この2820万人がどれぐらいのボリュームかというと、テーマパークと比較すれば分かりやすい。USJの年間来場者が1230万人、東京ディズニーランドと東京ディズニシーを併せて年間2210万人だ。
これを半年間で集客しようと目論んでいる。かなり強気な数字に思えるが、コロナ禍で開幕を1年遅らせたドバイ万博は、2021年10月1日から2022年3月までの半年間で2300万人を集客した。新型コロナの陰性証明やワクチン接種証明を必要としての数字のため、2470万人は、まだ控え目な数字とも言われている。
それ以前に、パビリオン着工の遅れが危惧されている。主催国の日本館の建設が入札では不成立だった。
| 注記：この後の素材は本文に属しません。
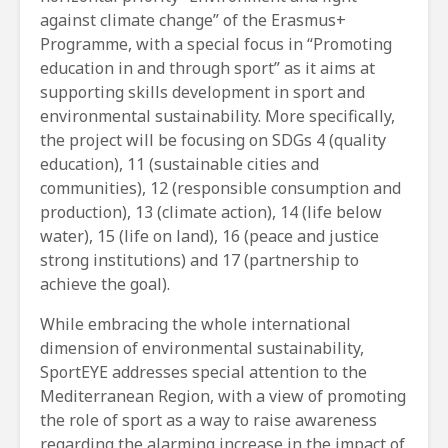
against climate change” of the Erasmus+
Programme, with a special focus in “Promoting
education in and through sport” as it aims at
supporting skills development in sport and
environmental sustainability. More specifically,
the project will be focusing on SDGs 4 (quality
education), 11 (sustainable cities and
communities), 12 (responsible consumption and
production), 13 (climate action), 14 (life below
water), 15 (life on land), 16 (peace and justice
strong institutions) and 17 (partnership to
achieve the goal).
While embracing the whole international
dimension of environmental sustainability,
SportEYE addresses special attention to the
Mediterranean Region, with a view of promoting
the role of sport as a way to raise awareness
regarding the alarming increase in the impact of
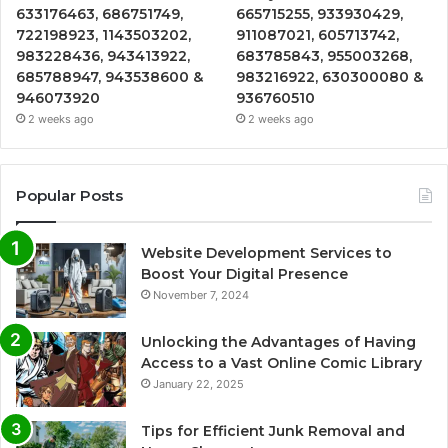
633176463, 686751749,
665715255, 933930429,
722198923, 1143503202,
911087021, 605713742,
983228436, 943413922,
683785843, 955003268,
685788947, 943538600 &
983216922, 630300080 &
946073920
936760510
2 weeks ago
2 weeks ago
Popular Posts
Website Development Services to
Boost Your Digital Presence
November 7, 2024
Unlocking the Advantages of Having
Access to a Vast Online Comic Library
January 22, 2025
Tips for Efficient Junk Removal and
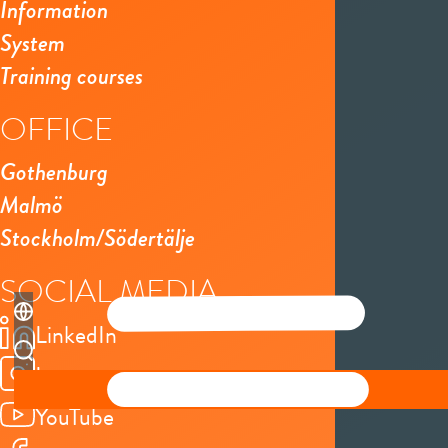
Information
System
Training courses
OFFICE
Gothenburg
Malmö
Stockholm/Södertälje
SOCIAL MEDIA
LinkedIn
Instagram
YouTube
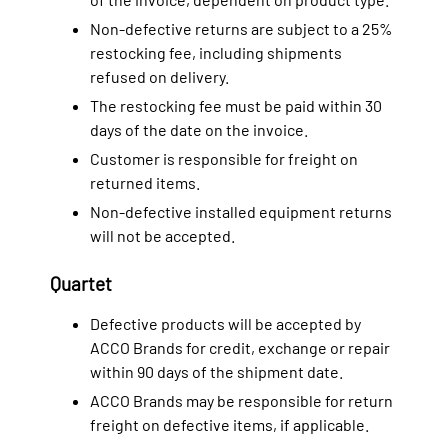
Non-defective returns are subject to a 25%
restocking fee, including shipments
refused on delivery.
The restocking fee must be paid within 30
days of the date on the invoice.
Customer is responsible for freight on
returned items.
Non-defective installed equipment returns
will not be accepted.
Quartet
Defective products will be accepted by
ACCO Brands for credit, exchange or repair
within 90 days of the shipment date.
ACCO Brands may be responsible for return
freight on defective items, if applicable.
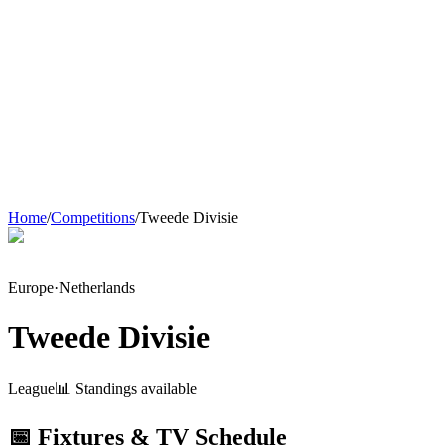
Home
/
Competitions
/
Tweede Divisie
Europe
·
Netherlands
Tweede Divisie
League
📊 Standings available
📅 Fixtures & TV Schedule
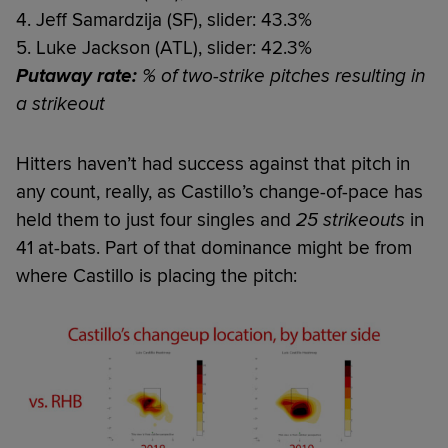
4. Jeff Samardzija (SF), slider: 43.3%
5. Luke Jackson (ATL), slider: 42.3%
Putaway rate:
% of two-strike pitches resulting in
a strikeout
Hitters haven’t had success against that pitch in
any count, really, as Castillo’s change-of-pace has
held them to just four singles and
25 strikeouts
in
41 at-bats. Part of that dominance might be from
where Castillo is placing the pitch:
これを随意契約で当初予算より9億円UPの76億8000万円で清水建設が受注したように、建築資材や人件費の高騰が着工遅れの原因となっている。
日本のメンツにかけても予定通り2025年4月の開幕を目指すわけだが、全国から工事人夫をかき集めるために、大阪の人件費はさらに高騰する見込みだ。そう、東日本大震災の時、原発構内の作業補助でも時給1万円という高額で求人していた。1日3時間働いて3万円にもなった。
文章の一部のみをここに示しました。